Neigt die interne Anzeige zu "Überbewertungen" oder mein subjektives Empfinden da nicht fein genug?.
Diese Frage kann man eigentlich nicht verstehen, aber ich vermute, "nein" wäre die richtige Antwort.
Was mir auch noch aufgefallen ist, ich habe Fotos von unserer Gruppe unter einem Baum liegend gemacht. Ich musste ständig die Belichtungszeit korrigieren denn sobald ich 1,2 Meter weiter rüber eine Person fotografiert habe, dort wo kein Schatten mehr war war das Bild sonst überbelichtet. Was ich damit meine - ist das Objektiv so empfindlich, also muss ich da immer arbeiten?
Auch wieder schwer verständlich, Deine Ausführungen. Du hast anscheinend wechselnde Lichtbedingungen in der Nachmittagssonne und im Schatten des Baumes gehabt. Aber sowas ist für jedes Objektiv gleich schwierig, das hat nix mit dem 50/1.8er selbst zu tun.
Man sollte vielleicht wissen, dass ein hochlichtstarkes Objektiv bei f/1.8 nicht seine beste Abbildungsqualität erreicht und z.B. Gegenlichtaufnahmen nicht unbedingt mit Offenblende gemacht werden sollten.
Und noch was, was ich so noch nicht kannte - warscheinlch weil ich bisher ja auch nur mit dem Kitobjektiv mit när 3,5er Blende fotografiert habe - es war draußen, es war heller Sonnenschein, ich hatte den ISO auf 100, Blende ganz offen auf 1,8 um die gewünschte Schärfentiefe zu erzeugen, und dann musste ich bis auf 1/1600 rauf damit ich überhaupt normale Fotos schießen konnte. Was ich damit sagen will, ist es normal dass man bei so einem Objektiv und so einem Sonnenschein so schnelle Verschlusszeiten wählen muss?

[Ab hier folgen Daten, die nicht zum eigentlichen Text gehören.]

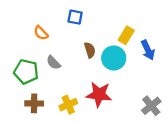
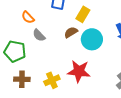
yellow rectangle: (126, 35) -> (83, 14), moved
brown semicircle: (90, 50) -> (71, 32), turned -104
gray semicircle: (53, 63) -> (39, 35), moved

Spätestens an dieser Stelle hat man keinen Zweifel mehr, dass es Dir an grundlegenden Kentnissen fehlt, die einfach notwendig sind.
Blende 2.0 = 1/1600sec.
Blende 2.8 = 1/ 800sec.
Blende 4.0 = 1/ 400sec.
usw.
sollte man wissen und sich nicht wundern, dass die Zeiten immer kürzer werden, je größer die Blendenöffnung ist. Es kann Dir also passieren, dass Du Blende 1.8 wählst und die Belichtungszeit sogar 1/16000sec. sein müsste, das kann Deine Kamera nicht.
Ich habe da immer Angst dass das Bild zu "eingefroren" wirkt (was sich allerdings nicht bestätigte an den gestrigen Fotos)
Und das war doch wohl ne Steilvorlage, oder nicht?
Zu eingefroren, ja wie denn bitteschön? Entweder die Belichtungszeit ist lang genug um Bewegungsunschärfe sichtbar zu machen, oder sie ist kurz genug, um dies zu vermeiden. Zu kurz geht geht nicht.